| What is needed |
Where a line below holds the string "über", copy that line.

| Data excerpts |

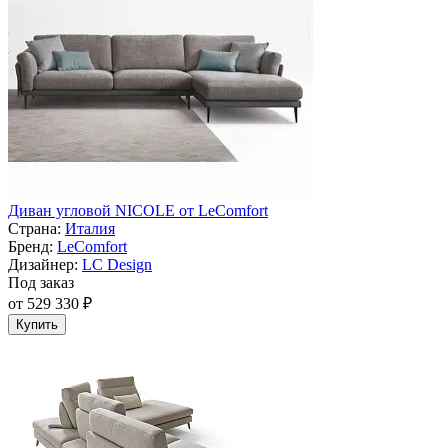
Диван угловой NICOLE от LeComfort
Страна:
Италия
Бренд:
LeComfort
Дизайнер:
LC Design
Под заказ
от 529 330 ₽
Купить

...

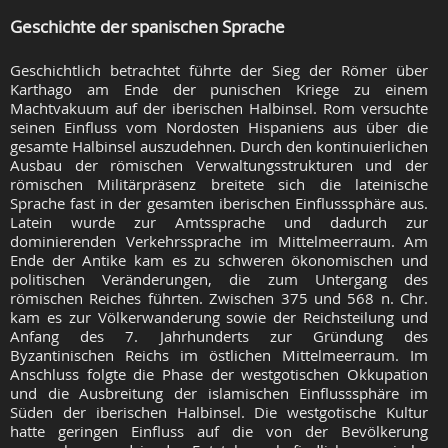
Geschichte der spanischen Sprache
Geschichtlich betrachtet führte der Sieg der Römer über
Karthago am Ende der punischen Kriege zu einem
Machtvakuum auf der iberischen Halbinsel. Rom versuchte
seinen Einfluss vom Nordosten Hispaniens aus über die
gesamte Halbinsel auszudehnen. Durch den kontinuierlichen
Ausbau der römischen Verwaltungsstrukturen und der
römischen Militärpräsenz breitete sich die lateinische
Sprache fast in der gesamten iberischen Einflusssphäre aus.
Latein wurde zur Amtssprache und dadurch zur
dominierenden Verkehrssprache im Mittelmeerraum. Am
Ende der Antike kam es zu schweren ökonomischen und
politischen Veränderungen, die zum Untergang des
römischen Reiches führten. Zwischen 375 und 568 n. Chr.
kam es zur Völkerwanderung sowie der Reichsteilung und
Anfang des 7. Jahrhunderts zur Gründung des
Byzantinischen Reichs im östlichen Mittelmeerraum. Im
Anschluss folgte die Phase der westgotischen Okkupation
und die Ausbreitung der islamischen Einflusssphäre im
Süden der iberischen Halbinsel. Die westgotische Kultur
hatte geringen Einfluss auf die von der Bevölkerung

| Answer section |
Geschichtlich betrachtet führte der Sieg der Römer über
seinen Einfluss vom Nordosten Hispaniens aus über die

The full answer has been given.